I’m a sort of introvert, and I’ve moved around a lot. You would think that those two things would combine into a lonely person with few friends. But that’s actually not true. I’ve always been blessed with good and true relationships. Two of my closest friends I’ve known since sixth grade, and now I enjoy the friendships of other writers a thing that is thrilling. I have friends in my church and outside of it. I feel connected, loved, cherished. It’s a wonderful thing.
However, despite all those blessed people there are still times I feel lonely and isolated. I’m quite sure most of us know the feeling. No matter how close your friends are there are aspects of your life that they can’t understand. Sometimes it’s a very nuanced thing but, still, you feel alone. I’m sorry for those times, readers. I know them well and I hate that we have to journey though them.

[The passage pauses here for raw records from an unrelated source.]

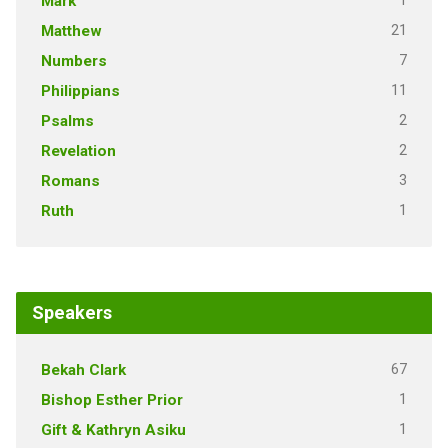
1
Mark
21
Matthew
7
Numbers
11
Philippians
2
Psalms
2
Revelation
3
Romans
1
Ruth
Speakers
67
Bekah Clark
1
Bishop Esther Prior
1
Gift & Kathryn Asiku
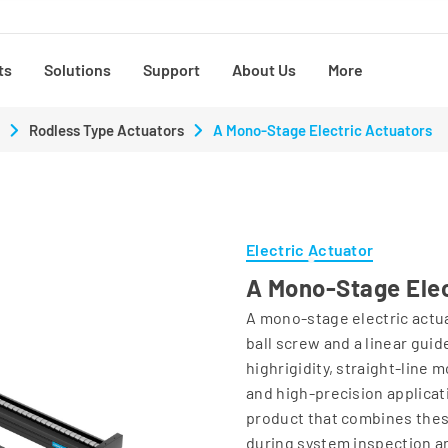
ts
Solutions
Support
About Us
More
Rodless Type Actuators
A Mono-Stage Electric Actuators
Electric Actuator
A Mono-Stage Elec
A mono-stage electric actua
ball screw and a linear guid
highrigidity, straight-line 
and high-precision applicat
product that combines the
during system inspection an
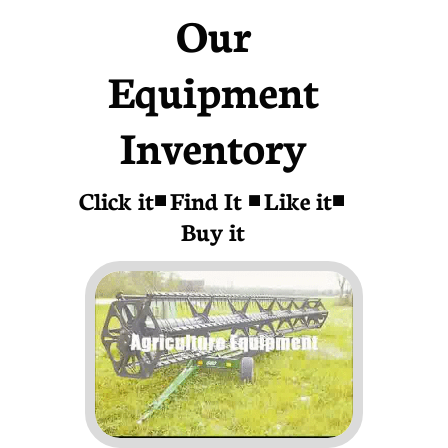
Our
Equipment
Inventory
Click it◾ Find It ◾ Like it◾
Buy it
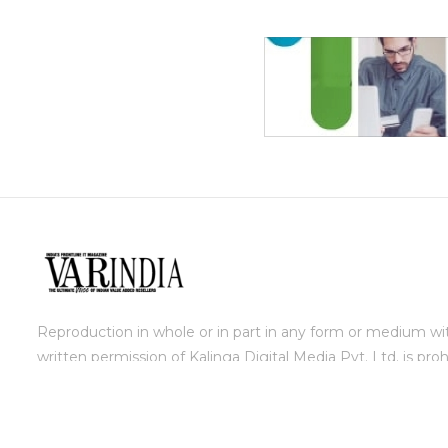
Reproduction in whole or in part in any form or medium wi
written permission of Kalinga Digital Media Pvt. Ltd. is proh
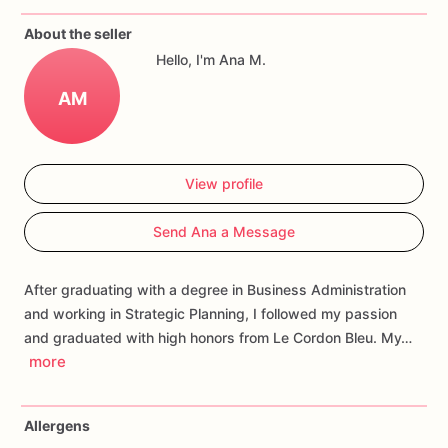
Each
cookie
will
be
packed
in
a
cello
bag.
About the seller
Hello, I'm Ana M.
If
you
have
any
questions
about
our
products,
please
do
not
hesitate
to
contact
us.
AM
Allergens:
Our
fondant
cake
toppers
and
sugar
cookies
are
made
in
a
facility
that
may
have
processed
or
have
had
View profile
contact
with
nuts,
coconuts,
hazelnuts,
soybeans
wheat,
chocolate,
eggs,
and
dairy
products
Send Ana a Message
After graduating with a degree in Business Administration
and working in Strategic Planning, I followed my passion
and graduated with high honors from Le Cordon Bleu. My…
more
Allergens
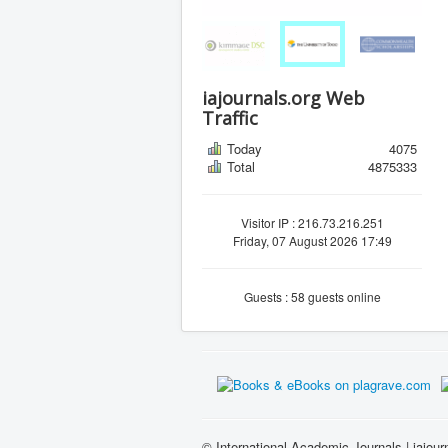
iajournals.org Web
Traffic
Today
4075
Total
4875333
Visitor IP : 216.73.216.251
Friday, 07 August 2026 17:49
Guests : 58 guests online
© International Academic Journals | iajour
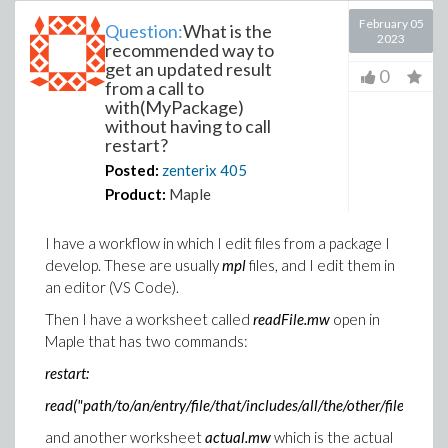
February 05
Question:
What is the
2023
recommended way to
get an updated result
0
from a call to
with(MyPackage)
without having to call
restart?
Posted:
zenterix
405
Product:
Maple
I have a workflow in which I edit files from a package I
develop. These are usually
mpl
files, and I edit them in
an editor (VS Code).
Then I have a worksheet called
readFile.mw
open in
Maple that has two commands:
restart:
read("path/to/an/entry/file/that/includes/all/the/other/files")
and another worksheet
actual.mw
which is the actual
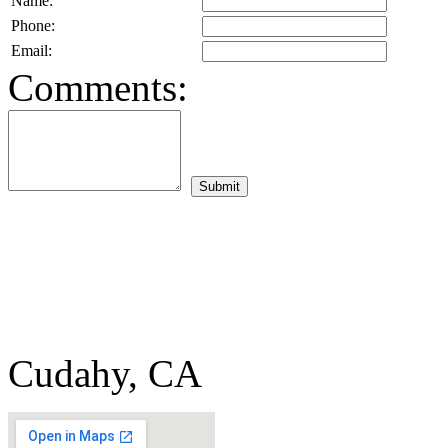
Name:
Phone:
Email:
Comments:
Cudahy, CA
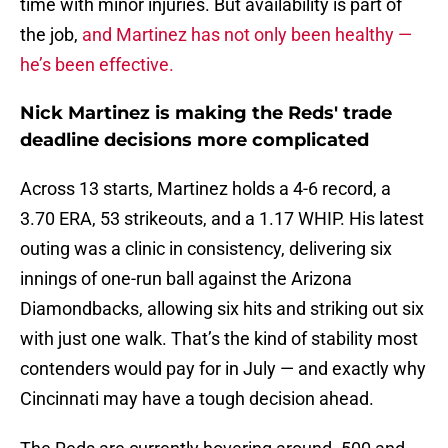
time with minor injuries. But availability is part of
the job,
and Martinez has not only been healthy —
he’s been effective.
Nick Martinez is making the Reds' trade
deadline decisions more complicated
Across 13 starts, Martinez holds a 4-6 record, a
3.70 ERA, 53 strikeouts, and a 1.17 WHIP. His latest
outing was a clinic in consistency, delivering six
innings of one-run ball against the Arizona
Diamondbacks, allowing six hits and striking out six
with just one walk. That’s the kind of stability most
contenders would pay for in July — and exactly why
Cincinnati may have a tough decision ahead.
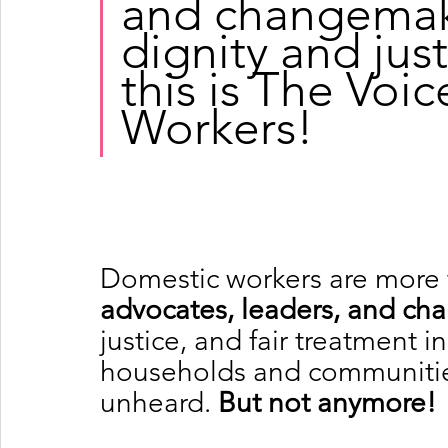
and changemake
dignity and just
this is The Voi
Workers!
Domestic workers are more
advocates, leaders, and c
justice, and fair treatment 
households and communities,
unheard.
 But not anymore!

This week I had lunch with a friend I don’t see all that often. We met when I moved in high school and then we became college roommates, an arrangement that suited us both very well. With our husbands, we even briefly ministered at the same church. Since then we’ve had children and moved about the country. We’ve always stayed in touch, loosely any way, but I always wonder where there still be that connection? Our lives are quite a bit different now and I worry that my differing opinions will get in the way, that there isn’t room diversity.
I love it when my worries are unfounded. What we have in common is so much stronger then what we don’t. And when you love each other there IS room for differences. Remember those parts of your lives people don’t fully understand? She’s a minister’s wife too, she’s walked through the pain and joy, the deep hurt and frustration. She’s been there, and it was such a blessing to spend, (what felt like an hour) four (or more) hours. We went from lunch to coffee and the time sped by and afterward I felt as if my soul had been fed, my heart refreshed.
Friends you are not alone. let the people in your life fill you up!